Downloading data for 2017-05-27 00:00:00...
Downloading data for 2017-06-03 00:00:00...
Downloading data for 2017-06-10 

#### 2. Combine CSVs into a single .pkl to be cleaned.

In [29]:
raw_master_df.to_pickle('processed_data/raw_mta_turnstile_data_mayjune_20152020.pkl')

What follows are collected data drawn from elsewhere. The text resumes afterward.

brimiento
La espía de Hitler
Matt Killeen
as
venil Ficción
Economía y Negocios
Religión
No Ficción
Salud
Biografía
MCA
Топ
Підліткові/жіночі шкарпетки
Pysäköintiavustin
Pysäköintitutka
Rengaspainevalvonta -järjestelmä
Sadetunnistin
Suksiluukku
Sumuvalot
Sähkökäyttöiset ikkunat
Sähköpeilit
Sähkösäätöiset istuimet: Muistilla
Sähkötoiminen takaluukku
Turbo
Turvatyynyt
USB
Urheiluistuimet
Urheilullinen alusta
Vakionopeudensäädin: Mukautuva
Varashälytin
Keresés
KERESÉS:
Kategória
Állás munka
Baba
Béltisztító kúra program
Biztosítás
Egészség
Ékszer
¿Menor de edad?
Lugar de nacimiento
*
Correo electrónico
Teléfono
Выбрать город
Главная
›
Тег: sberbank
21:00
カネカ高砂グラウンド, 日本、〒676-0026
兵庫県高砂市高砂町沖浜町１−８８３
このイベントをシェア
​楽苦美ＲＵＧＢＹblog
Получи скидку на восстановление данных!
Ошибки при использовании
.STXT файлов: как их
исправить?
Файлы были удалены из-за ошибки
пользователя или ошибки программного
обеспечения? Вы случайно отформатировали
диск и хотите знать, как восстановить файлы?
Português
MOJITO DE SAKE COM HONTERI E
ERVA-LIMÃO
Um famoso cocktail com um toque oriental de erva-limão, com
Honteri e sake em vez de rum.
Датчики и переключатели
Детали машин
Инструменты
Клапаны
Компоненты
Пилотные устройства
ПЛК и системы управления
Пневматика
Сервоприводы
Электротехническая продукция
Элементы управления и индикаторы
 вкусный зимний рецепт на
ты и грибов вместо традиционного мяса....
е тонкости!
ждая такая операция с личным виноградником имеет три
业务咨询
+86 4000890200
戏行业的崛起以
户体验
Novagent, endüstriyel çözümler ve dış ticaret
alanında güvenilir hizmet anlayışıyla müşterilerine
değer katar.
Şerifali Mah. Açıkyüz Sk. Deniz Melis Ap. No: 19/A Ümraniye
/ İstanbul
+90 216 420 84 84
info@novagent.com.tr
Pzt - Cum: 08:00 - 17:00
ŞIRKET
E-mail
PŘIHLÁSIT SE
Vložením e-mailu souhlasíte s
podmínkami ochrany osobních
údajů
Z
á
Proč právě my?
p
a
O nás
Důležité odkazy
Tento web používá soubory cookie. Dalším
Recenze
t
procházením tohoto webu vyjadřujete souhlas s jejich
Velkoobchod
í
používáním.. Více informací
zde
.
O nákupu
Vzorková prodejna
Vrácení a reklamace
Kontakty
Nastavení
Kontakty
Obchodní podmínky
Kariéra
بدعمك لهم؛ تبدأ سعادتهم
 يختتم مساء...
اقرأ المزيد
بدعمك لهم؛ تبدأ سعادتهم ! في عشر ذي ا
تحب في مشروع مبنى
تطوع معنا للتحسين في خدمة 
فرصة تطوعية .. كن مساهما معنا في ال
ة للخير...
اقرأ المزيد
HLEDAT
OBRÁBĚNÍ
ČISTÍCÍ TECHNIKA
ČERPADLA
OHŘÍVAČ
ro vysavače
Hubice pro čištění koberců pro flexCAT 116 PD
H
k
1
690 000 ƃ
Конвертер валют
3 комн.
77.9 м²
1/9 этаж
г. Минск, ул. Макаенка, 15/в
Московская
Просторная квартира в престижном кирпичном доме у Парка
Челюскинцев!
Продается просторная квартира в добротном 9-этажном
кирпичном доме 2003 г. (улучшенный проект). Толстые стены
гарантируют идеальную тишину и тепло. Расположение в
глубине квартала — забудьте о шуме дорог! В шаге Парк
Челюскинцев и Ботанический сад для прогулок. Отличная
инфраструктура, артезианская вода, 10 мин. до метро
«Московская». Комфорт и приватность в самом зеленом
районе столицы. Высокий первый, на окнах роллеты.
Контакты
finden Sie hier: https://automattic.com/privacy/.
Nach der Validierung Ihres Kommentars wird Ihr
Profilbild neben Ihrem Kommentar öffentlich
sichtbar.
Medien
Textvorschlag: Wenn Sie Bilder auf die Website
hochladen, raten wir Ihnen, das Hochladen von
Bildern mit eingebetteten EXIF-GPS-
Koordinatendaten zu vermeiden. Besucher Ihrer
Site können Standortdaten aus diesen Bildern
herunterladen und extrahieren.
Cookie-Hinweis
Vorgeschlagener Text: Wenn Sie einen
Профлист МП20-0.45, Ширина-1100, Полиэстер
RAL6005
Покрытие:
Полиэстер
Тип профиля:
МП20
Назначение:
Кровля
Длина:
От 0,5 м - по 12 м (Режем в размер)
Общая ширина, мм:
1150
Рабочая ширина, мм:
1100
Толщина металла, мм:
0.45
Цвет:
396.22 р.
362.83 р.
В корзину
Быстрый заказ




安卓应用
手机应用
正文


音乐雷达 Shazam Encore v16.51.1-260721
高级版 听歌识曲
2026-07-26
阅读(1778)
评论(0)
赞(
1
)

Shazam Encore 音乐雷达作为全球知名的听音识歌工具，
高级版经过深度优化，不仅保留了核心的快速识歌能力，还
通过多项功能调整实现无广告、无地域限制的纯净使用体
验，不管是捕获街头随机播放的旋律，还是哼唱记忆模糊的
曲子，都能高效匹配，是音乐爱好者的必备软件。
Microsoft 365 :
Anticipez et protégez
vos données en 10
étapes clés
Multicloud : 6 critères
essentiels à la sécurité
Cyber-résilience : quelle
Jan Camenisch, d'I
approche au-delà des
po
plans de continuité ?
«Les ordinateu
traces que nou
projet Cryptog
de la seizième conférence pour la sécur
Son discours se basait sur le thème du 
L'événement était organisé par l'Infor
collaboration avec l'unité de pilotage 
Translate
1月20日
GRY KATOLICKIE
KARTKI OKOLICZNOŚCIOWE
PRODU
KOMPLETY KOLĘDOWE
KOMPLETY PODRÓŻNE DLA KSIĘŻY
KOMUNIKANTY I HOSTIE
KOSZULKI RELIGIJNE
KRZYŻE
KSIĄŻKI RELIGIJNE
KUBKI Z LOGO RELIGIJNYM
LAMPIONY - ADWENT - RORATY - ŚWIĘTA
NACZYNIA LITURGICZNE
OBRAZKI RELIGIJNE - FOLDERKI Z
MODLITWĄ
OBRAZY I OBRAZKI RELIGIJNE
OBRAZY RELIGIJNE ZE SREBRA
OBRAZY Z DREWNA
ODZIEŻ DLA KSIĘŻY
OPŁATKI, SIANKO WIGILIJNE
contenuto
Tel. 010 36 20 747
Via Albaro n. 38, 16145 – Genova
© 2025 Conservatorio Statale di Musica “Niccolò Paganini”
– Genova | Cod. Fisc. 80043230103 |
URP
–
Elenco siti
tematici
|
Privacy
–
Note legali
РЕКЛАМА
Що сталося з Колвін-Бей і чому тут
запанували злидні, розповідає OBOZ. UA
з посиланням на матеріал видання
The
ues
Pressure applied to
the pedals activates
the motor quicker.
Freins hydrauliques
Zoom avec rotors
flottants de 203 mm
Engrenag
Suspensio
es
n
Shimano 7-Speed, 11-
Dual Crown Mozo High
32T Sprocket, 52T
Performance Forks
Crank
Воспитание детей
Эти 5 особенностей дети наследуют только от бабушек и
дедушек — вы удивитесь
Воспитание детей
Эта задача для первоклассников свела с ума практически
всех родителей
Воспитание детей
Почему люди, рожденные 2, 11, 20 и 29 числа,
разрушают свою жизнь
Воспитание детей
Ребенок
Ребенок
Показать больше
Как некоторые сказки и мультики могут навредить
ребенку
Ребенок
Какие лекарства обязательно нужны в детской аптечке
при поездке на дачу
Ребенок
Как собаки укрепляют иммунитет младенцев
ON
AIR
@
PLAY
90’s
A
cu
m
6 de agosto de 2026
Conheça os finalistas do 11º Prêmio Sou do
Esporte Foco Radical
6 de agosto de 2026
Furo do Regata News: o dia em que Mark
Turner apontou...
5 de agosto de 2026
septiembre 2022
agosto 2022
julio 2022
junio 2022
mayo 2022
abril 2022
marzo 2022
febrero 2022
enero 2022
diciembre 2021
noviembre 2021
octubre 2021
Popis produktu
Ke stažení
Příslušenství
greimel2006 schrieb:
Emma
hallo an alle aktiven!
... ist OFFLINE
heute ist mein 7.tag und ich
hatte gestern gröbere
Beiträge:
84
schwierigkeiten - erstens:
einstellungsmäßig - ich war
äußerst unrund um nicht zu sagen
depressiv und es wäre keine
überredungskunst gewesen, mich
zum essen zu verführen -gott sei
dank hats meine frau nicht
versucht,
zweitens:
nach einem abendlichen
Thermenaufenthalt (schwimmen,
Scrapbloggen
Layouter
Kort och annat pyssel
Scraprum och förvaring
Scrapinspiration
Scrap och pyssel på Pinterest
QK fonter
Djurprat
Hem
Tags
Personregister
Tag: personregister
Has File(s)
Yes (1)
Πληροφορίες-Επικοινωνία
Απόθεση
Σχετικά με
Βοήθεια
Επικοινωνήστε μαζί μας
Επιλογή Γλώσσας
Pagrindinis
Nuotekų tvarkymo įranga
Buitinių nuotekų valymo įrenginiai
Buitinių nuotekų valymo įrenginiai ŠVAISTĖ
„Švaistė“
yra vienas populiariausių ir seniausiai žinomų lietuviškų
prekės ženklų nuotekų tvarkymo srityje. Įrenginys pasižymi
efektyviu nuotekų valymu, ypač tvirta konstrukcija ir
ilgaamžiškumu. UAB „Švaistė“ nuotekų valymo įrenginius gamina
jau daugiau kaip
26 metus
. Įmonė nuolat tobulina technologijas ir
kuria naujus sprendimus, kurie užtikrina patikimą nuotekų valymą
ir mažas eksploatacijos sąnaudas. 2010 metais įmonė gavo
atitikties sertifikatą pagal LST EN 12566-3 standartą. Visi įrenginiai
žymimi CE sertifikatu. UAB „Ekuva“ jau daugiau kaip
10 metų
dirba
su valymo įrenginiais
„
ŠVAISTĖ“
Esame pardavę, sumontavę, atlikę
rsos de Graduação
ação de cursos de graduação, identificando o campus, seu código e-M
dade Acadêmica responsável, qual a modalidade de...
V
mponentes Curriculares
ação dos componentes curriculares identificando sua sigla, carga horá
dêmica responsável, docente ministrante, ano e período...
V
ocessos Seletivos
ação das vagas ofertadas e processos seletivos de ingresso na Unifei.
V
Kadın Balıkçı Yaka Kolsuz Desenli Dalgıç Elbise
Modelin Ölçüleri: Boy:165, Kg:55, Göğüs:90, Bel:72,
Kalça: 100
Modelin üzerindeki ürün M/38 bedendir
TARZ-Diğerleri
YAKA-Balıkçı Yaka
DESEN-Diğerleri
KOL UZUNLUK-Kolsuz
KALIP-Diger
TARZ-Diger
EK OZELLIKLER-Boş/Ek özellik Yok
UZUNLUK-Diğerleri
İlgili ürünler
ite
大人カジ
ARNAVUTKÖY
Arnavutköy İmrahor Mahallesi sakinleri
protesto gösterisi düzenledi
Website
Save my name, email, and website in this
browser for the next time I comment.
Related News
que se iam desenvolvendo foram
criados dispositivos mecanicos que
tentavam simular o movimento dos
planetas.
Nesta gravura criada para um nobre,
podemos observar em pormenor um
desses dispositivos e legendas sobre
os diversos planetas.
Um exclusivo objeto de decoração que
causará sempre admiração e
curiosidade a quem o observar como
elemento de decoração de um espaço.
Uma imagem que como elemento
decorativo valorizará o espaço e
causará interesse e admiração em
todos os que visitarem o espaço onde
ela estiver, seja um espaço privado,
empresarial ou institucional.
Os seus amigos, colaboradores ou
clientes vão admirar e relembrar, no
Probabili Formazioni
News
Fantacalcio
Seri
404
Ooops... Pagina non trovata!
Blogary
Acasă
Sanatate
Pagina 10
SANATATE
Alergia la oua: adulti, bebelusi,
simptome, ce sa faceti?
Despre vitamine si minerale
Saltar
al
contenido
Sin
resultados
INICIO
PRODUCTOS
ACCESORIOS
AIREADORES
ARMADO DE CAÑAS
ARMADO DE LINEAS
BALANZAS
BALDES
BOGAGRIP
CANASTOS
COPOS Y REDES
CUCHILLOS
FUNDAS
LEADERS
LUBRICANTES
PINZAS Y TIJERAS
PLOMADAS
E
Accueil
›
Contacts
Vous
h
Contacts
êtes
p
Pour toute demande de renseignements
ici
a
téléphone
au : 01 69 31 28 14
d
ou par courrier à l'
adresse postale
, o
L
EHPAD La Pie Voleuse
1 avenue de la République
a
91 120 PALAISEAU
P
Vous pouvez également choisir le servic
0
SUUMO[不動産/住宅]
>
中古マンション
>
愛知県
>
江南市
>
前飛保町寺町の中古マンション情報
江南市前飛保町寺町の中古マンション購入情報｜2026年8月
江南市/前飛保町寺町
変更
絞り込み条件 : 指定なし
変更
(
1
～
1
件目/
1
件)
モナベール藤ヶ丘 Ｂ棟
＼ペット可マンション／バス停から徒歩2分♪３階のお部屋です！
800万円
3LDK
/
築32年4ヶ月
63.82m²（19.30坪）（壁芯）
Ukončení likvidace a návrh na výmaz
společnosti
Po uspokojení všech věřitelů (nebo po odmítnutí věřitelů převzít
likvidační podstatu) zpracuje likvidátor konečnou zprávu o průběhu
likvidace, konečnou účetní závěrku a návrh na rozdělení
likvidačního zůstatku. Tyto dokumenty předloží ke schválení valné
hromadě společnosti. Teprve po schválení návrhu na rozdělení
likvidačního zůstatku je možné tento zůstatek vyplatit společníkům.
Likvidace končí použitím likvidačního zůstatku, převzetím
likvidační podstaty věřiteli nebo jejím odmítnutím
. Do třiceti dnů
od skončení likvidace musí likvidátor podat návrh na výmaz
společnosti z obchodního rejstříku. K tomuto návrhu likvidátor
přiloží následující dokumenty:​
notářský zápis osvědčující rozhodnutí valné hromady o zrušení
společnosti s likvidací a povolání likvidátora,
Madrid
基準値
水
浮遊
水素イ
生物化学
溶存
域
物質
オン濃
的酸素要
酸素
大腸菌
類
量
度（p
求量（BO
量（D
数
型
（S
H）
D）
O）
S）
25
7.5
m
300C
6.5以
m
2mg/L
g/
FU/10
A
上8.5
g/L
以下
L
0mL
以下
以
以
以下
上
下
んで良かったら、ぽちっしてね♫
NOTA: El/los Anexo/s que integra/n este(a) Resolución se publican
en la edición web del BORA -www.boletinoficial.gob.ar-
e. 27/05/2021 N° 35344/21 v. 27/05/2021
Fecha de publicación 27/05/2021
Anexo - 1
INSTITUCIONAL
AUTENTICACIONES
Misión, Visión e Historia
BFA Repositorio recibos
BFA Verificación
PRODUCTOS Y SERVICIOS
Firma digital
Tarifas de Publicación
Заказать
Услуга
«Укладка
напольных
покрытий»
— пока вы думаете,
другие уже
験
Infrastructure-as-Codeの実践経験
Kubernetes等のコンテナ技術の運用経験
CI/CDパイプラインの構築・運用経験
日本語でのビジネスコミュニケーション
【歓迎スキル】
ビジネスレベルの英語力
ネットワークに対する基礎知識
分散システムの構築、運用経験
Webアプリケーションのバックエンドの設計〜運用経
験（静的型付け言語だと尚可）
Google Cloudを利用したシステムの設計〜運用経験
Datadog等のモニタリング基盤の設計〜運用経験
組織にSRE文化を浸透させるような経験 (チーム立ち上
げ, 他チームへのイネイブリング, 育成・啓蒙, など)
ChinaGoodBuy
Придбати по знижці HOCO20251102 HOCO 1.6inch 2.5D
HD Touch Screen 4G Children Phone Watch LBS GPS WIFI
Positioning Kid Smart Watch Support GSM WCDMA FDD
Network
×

#### 3. Clean the data set.
- change datatypes of columns
- look for N/As
- high level summaries

In [31]:
df_mta_raw = pd.read_pickle('processed_data/raw_mta_turnstile_data_mayjune_20152020.pkl')
df_mta_raw.head()

Unnamed: 0,C/A,UNIT,SCP,STATION,LINENAME,DIVISION,DATE,TIME,DESC,ENTRIES,EXITS
0,A002,R051,02-00-00,LEXINGTON AVE,NQR456,BMT,04/25/2015,00:00:00,REGULAR,5106770,1729635
1,A002,R051,02-00-00,LEXINGTON AVE,NQR456,BMT,04/25/2015,04:00:00,REGULAR,5106810,1729649
2,A002,R051,02-00-00,LEXINGTON AVE,NQR456,BMT,04/25/2015,08:00:00,REGULAR,5106835,1729680
3,A002,R051,02-00-00,LEXINGTON AVE,NQR456,BMT,04/25/2015,12:00:00,REGULAR,5106961,1729784
4,A002,R051,02-00-00,LEXINGTON AVE,NQR456,BMT,04/25/2015,16:00:00,REGULAR,5107250,1729858


#### 4. Create a cleaned .pkl for analysis.